What is required
The answer must consist solely of the lines from the one with "playground became an active excavation site." through the last line of the data, copied exactly, with no pictures.

Data shown below:

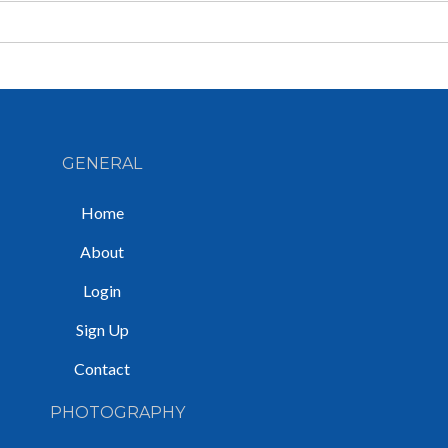
GENERAL
Home
About
Login
Sign Up
Contact
PHOTOGRAPHY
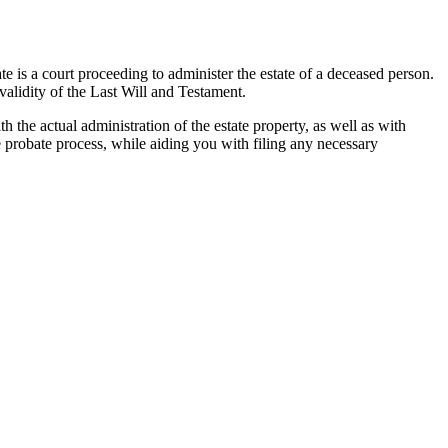
te is a court proceeding to administer the estate of a deceased person.
 validity of the Last Will and Testament.
th the actual administration of the estate property, as well as with
he probate process, while aiding you with filing any necessary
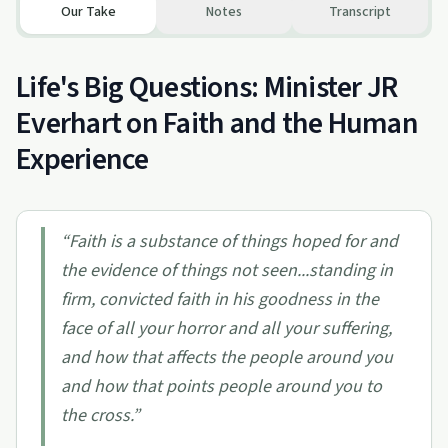
Our Take
Notes
Transcript
Life's Big Questions: Minister JR
Everhart on Faith and the Human
Experience
“
Faith is a substance of things hoped for and
the evidence of things not seen...standing in
firm, convicted faith in his goodness in the
face of all your horror and all your suffering,
and how that affects the people around you
and how that points people around you to
the cross.
”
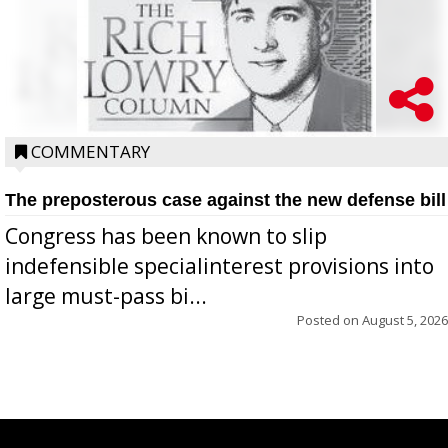
COMMENTARY
The preposterous case against the new defense bill
Congress has been known to slip
indefensible specialinterest provisions into
large must-pass bi...
Posted on
August 5, 2026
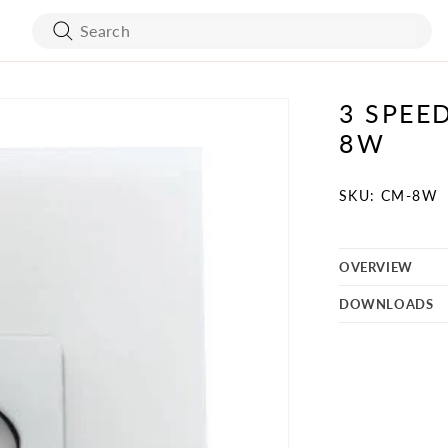
3 SPEE
ART WORK
BED FRAMES
8W
WALL COVERING
MATTRESSES
SKU:
SKU: CM-8W
OVERVIEW
BATH ACCESSORIES
FLOORING
DOWNLOADS
VANITY
STONES
TURE
MIRRORS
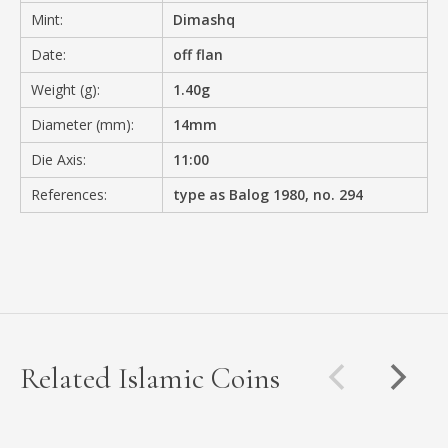
Mint:
Dimashq
Date:
off flan
Weight (g):
1.40g
Diameter (mm):
14mm
Die Axis:
11:00
References:
type as Balog 1980, no. 294
Related Islamic Coins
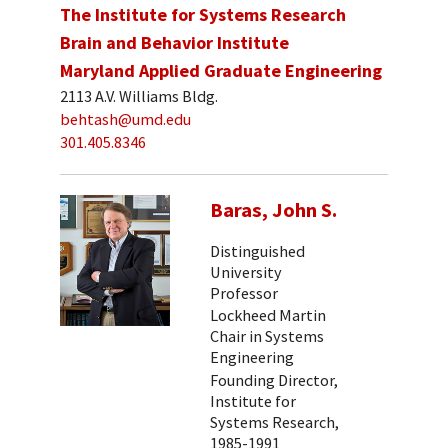
The Institute for Systems Research
Brain and Behavior Institute
Maryland Applied Graduate Engineering
2113 A.V. Williams Bldg.
behtash@umd.edu
301.405.8346
Baras, John S.
Distinguished
University
Professor
Lockheed Martin
Chair in Systems
Engineering
Founding Director,
Institute for
Systems Research,
1985-1991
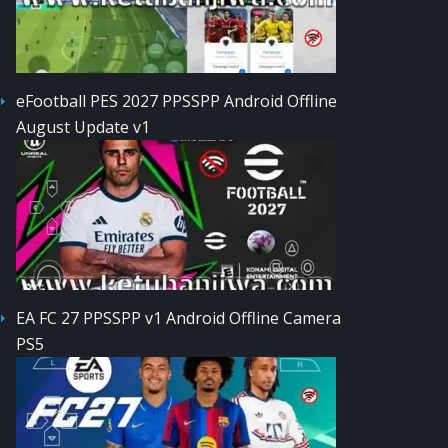
eFootball PES 2027 PPSSPP Android Offline
August Update v1
EA FC 27 PPSSPP v1 Android Offline Camera
PS5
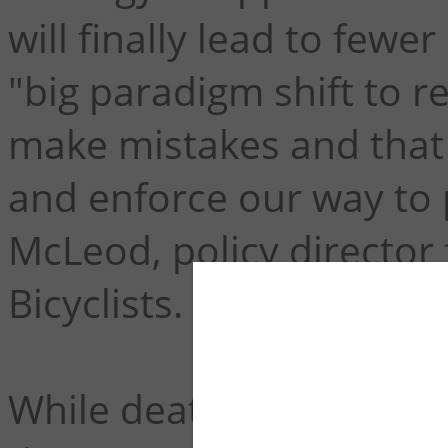
will finally lead to fewe
"big paradigm shift to r
make mistakes and that 
and enforce our way to 
McLeod, policy director
Bicyclists.
While deaths on US road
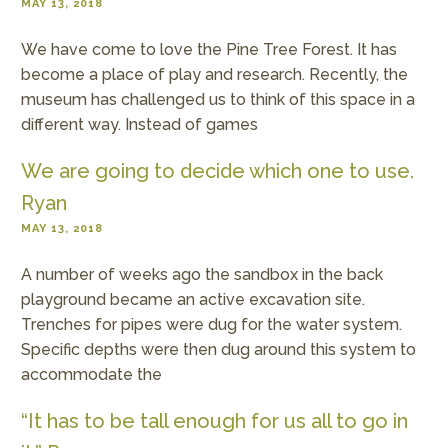
MAY 13, 2018
We have come to love the Pine Tree Forest. It has
become a place of play and research. Recently, the
museum has challenged us to think of this space in a
different way. Instead of games
We are going to decide which one to use.
Ryan
MAY 13, 2018
A number of weeks ago the sandbox in the back
playground became an active excavation site.
Trenches for pipes were dug for the water system.
Specific depths were then dug around this system to
accommodate the
“It has to be tall enough for us all to go in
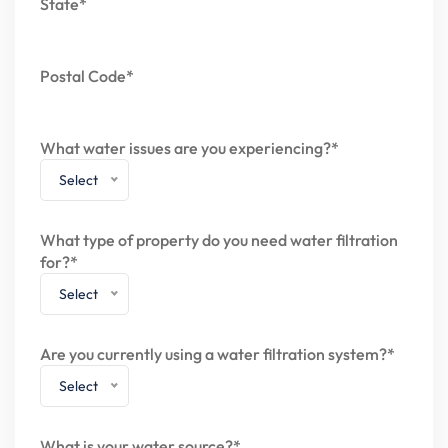
State*
Postal Code*
What water issues are you experiencing?*
Select
What type of property do you need water filtration
for?*
Select
Are you currently using a water filtration system?*
Select
What is your water source?*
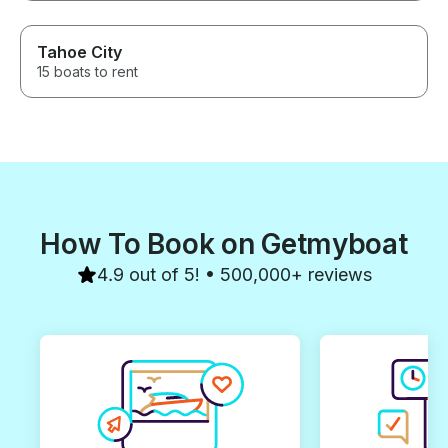
Tahoe City
15 boats to rent
How To Book on Getmyboat
4.9 out of 5! • 500,000+ reviews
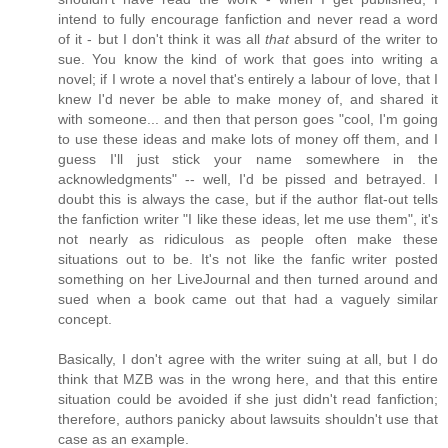
intend to fully encourage fanfiction and never read a word
of it - but I don't think it was all
that
absurd of the writer to
sue. You know the kind of work that goes into writing a
novel; if I wrote a novel that's entirely a labour of love, that I
knew I'd never be able to make money of, and shared it
with someone... and then that person goes "cool, I'm going
to use these ideas and make lots of money off them, and I
guess I'll just stick your name somewhere in the
acknowledgments" -- well, I'd be pissed and betrayed. I
doubt this is always the case, but if the author flat-out tells
the fanfiction writer "I like these ideas, let me use them", it's
not nearly as ridiculous as people often make these
situations out to be. It's not like the fanfic writer posted
something on her LiveJournal and then turned around and
sued when a book came out that had a vaguely similar
concept.
Basically, I don't agree with the writer suing at all, but I do
think that MZB was in the wrong here, and that this entire
situation could be avoided if she just didn't read fanfiction;
therefore, authors panicky about lawsuits shouldn't use that
case as an example.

End of Data shown.

Result of the exercise
playground became an active excavation site.
Trenches for pipes were dug for the water system.
Specific depths were then dug around this system to
accommodate the
“It has to be tall enough for us all to go in
State*
Postal Code*
What water issues are you experiencing?*
Select
What type of property do you need water filtration
for?*
Select
Are you currently using a water filtration system?*
Select
What is your water source?*
Tahoe City
15 boats to rent
How To Book on Getmyboat
4.9 out of 5! • 500,000+ reviews
intend to fully encourage fanfiction and never read a word
of it - but I don't think it was all
that
absurd of the writer to
sue. You know the kind of work that goes into writing a
novel; if I wrote a novel that's entirely a labour of love, that I
knew I'd never be able to make money of, and shared it
with someone... and then that person goes "cool, I'm going
to use these ideas and make lots of money off them, and I
guess I'll just stick your name somewhere in the
acknowledgments" -- well, I'd be pissed and betrayed. I
doubt this is always the case, but if the author flat-out tells
the fanfiction writer "I like these ideas, let me use them", it's
not nearly as ridiculous as people often make these
situations out to be. It's not like the fanfic writer posted
something on her LiveJournal and then turned around and
sued when a book came out that had a vaguely similar
concept.
Basically, I don't agree with the writer suing at all, but I do
think that MZB was in the wrong here, and that this entire
situation could be avoided if she just didn't read fanfiction;
therefore, authors panicky about lawsuits shouldn't use that
case as an example.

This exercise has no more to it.